The story of Lake Anna Winery began on a business trip to France in 1981. While traveling through the French countryside, Bill Heidig noticed that the climate and soil conditions of certain grape-growing regions were similar to those on his Spotsylvania farm, and an idea began to take root. Upon his return, he presented the notion of planting grapes to his wife, Ann. After a great deal of thought, the two decided to plant a vineyard and launch a family business. They hired a consultant and started taking seminars on grape growing and winemaking.
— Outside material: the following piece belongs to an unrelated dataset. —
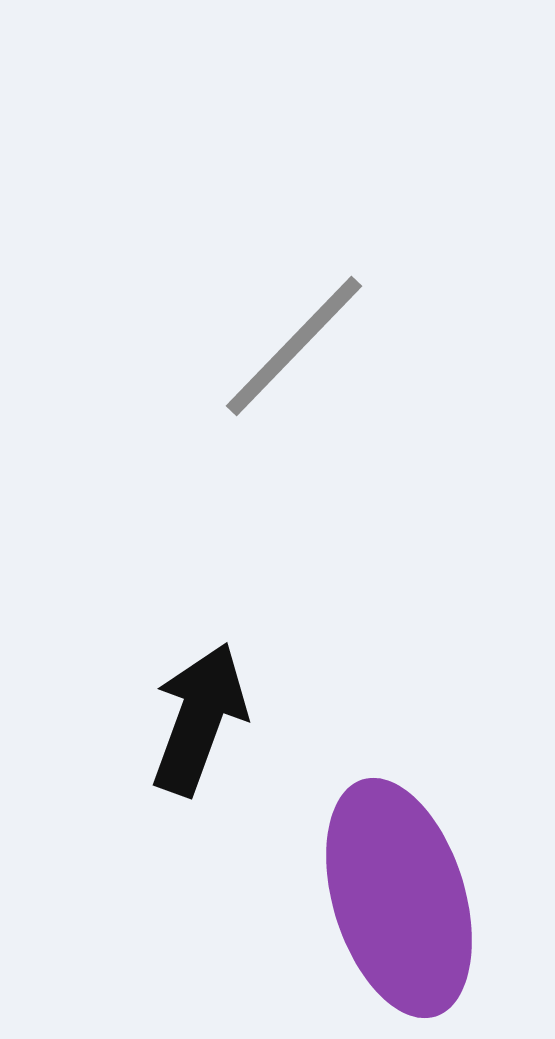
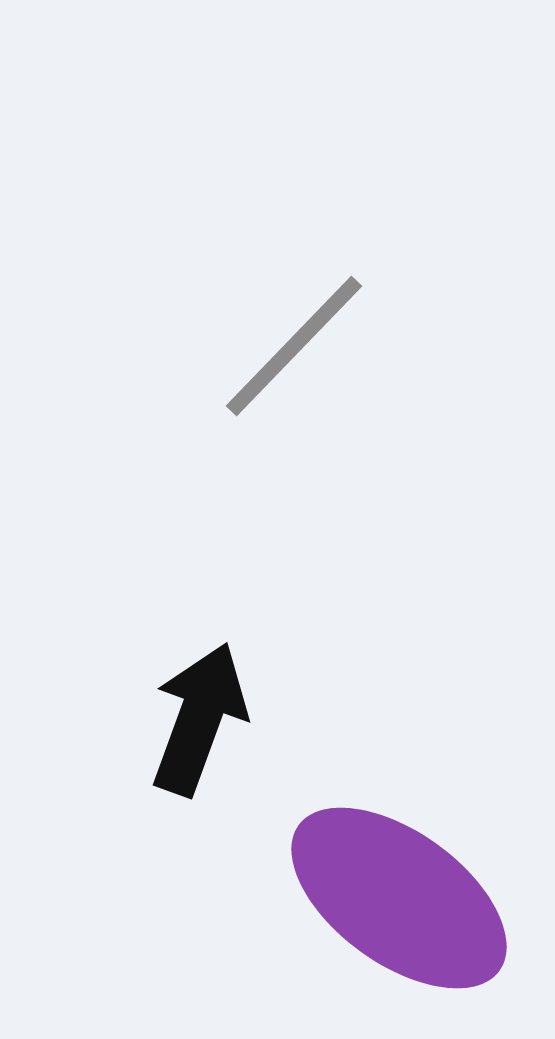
purple ellipse: rotated 37 degrees counterclockwise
In 1983, two years after Bill’s initial interest, the Heidigs planted more than 2,000 Seyval Blanc and 250 Cabernet Sauvignon vines. Three weeks later, on an extremely hot weekend, they planted 1,000 Chardonnay vines.Bill and Ann soon learned first-hand how much care grape vines require. Each vine has to be trained to grow straight up a stake. As only a single shoot can be allowed to grow, laterals must be pruned constantly, and the vine’s initial fruit clusters have to be removed as they form. When the vines finally reached the first wire of the trellis, the Heidigs celebrated trading the painstaking work low to the ground for painstaking work they could do standing up.
The winery is housed in an old barn located on the Heidig farm. Built for dairy cows in the 1940s, adapting this structure for a winery proved to be a real challenge. The original floor was not strong enough to support the weight of the tanks, the ceiling was too low to accommodate the height of the tanks, and the roof leaked. The renovation began in earnest when the old cement floor was broken up and removed and replaced with reinforced concrete. The roof traded the old tin for new shingles, and four holes were cut into the loft floor to accommodate the taller fermenting tanks.
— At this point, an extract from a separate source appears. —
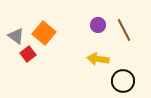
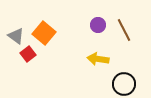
black circle: moved 1 px right, 3 px down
Remodeling the interior was the next task. To cut costs, the Heidigs did as much of the work as they could, stretching the forbearance of family and friends to the limit. Two neighbors, Elmo Proffitt and Charley Gentry, were of tremendous help. They spent many weekends constructing the large front door, framing all the doors and windows, and serving as advisors, telling Bill and Ann that certain jobs were not as easy as they thought, and then showing them the right way to do it. In the spring of 1990 the winery was completed.
THE NEXT PHASE
About the same time, the well-respected winemaking consultant, Brad McCarthy, had been hired to oversee cellar operations and in the spring of 2001 suggested that the hiring of a winemaker would give Ann and Bill time to pursue their own interests and allow them to step back a bit from the day-to-day operations. In May of 2001, Graham Bell was brought on board, and in late 2002, the winery business was sold to the two brothers. Bill continues to manage the vineyard, with Jeff and Eric owning and operating the winery business. The goal for future expansion is to further expand production to 8-10,000 cases per year in order to be able to have Jeff involved full-time. In 2002, production grew to 4,000 cases, and in 2003 production reached 5,500 cases.